Fortunately, there are many useful treatments available. If you are dealing with symptoms associated with this diagnosis, be sure to discuss your condition with a healthcare provider. Taking this step can start you recovering from this stubborn problem.

Frequently Asked Questions

  • Can de Quervain’s tenosynovitis be cured?

    Symptoms associated with de Quervain’s tenosynovitis are usually curable. In most cases, activity modifications, anti-inflammatory medications or a combination of injections, splints, and exercise are effective in treating this condition.

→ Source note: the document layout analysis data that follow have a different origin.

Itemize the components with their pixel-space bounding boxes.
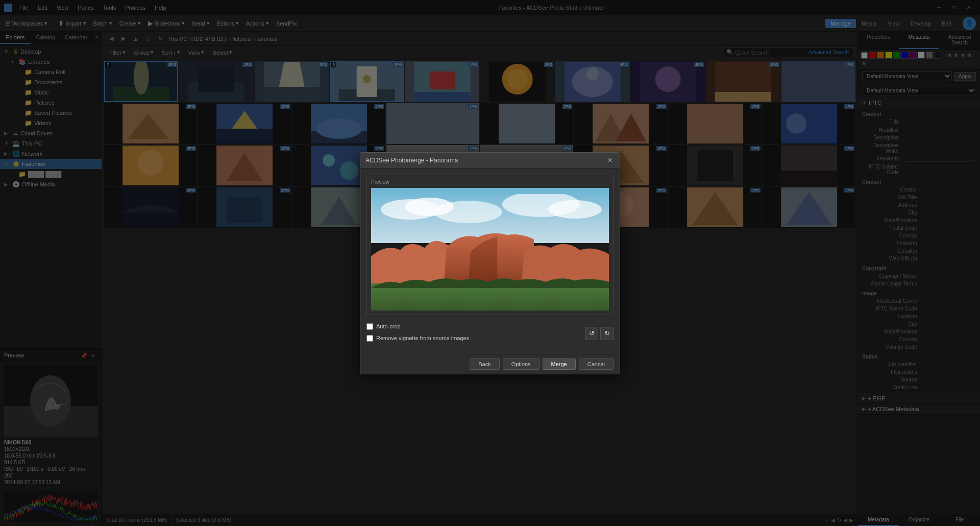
svg-point-80 — [434, 201, 502, 223]
preview-group: Preview — [366, 175, 614, 315]
trees-layer — [371, 276, 609, 288]
modal-titlebar: ACDSee Photomerge - Panorama ✕ — [360, 153, 620, 169]
panorama-preview-image — [371, 188, 609, 310]
auto-crop-label: Auto-crop — [376, 323, 401, 329]
panorama-modal: ACDSee Photomerge - Panorama ✕ Preview — [360, 152, 620, 374]
modal-title: ACDSee Photomerge - Panorama — [365, 157, 605, 164]
modal-body: Preview — [360, 169, 620, 354]
modal-overlay: ACDSee Photomerge - Panorama ✕ Preview — [0, 0, 980, 526]
auto-crop-checkbox[interactable] — [366, 323, 373, 330]
remove-vignette-row: Remove vignette from source images — [366, 335, 581, 342]
redo-button[interactable]: ↻ — [600, 327, 614, 340]
cancel-button[interactable]: Cancel — [579, 358, 614, 370]
options-button[interactable]: Options — [503, 358, 540, 370]
modal-close-button[interactable]: ✕ — [605, 156, 615, 165]
remove-vignette-checkbox[interactable] — [366, 335, 373, 342]
modal-footer: Back Options Merge Cancel — [360, 354, 620, 374]
auto-crop-row: Auto-crop — [366, 323, 581, 330]
merge-button[interactable]: Merge — [543, 358, 576, 370]
clouds-layer — [371, 194, 609, 225]
remove-vignette-label: Remove vignette from source images — [376, 335, 469, 341]
undo-button[interactable]: ↺ — [585, 327, 598, 340]
modal-controls: Auto-crop Remove vignette from source im… — [366, 321, 614, 348]
svg-point-82 — [548, 200, 602, 219]
back-button[interactable]: Back — [470, 358, 499, 370]
preview-group-label: Preview — [371, 179, 609, 185]
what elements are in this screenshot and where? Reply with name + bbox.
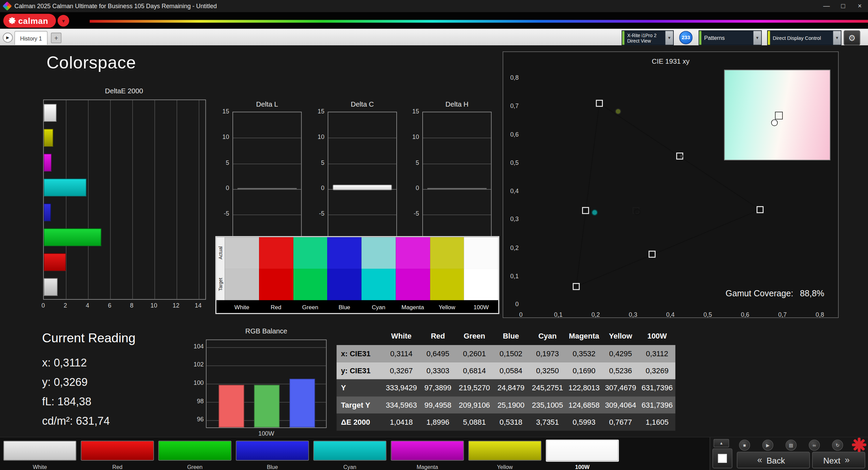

  • How long does de Quervain tenosynovitis take to heal?

    De Quervain’s tenosynovitis can be a stubborn diagnosis. Most people experienced significant improvement in their symptoms after four to six weeks of treatment. After this time, the swelling in the area will usually subside and your overall hand function will improve.

  • What made de Quervain’s tenosynovitis worse?

    Repeated or vigorous hand and wrist movements tend to worsen the symptoms associated with DeQueven’s tenosynovitis. Grabbing or twisting tasks can be particularly annoying. Repeated twisting or squeezing can also cause deterioration.

  • What happens if you don’t treat de Quervain’s tenosynovitis?

    De Quervain’s tenosynovitis usually responds well to treatment. That said, if left untreated, this condition can lead to severe and permanent limitations in range of motion. It can also eventually cause the tendon sheath to rupture, significantly altering your hand and wrist function.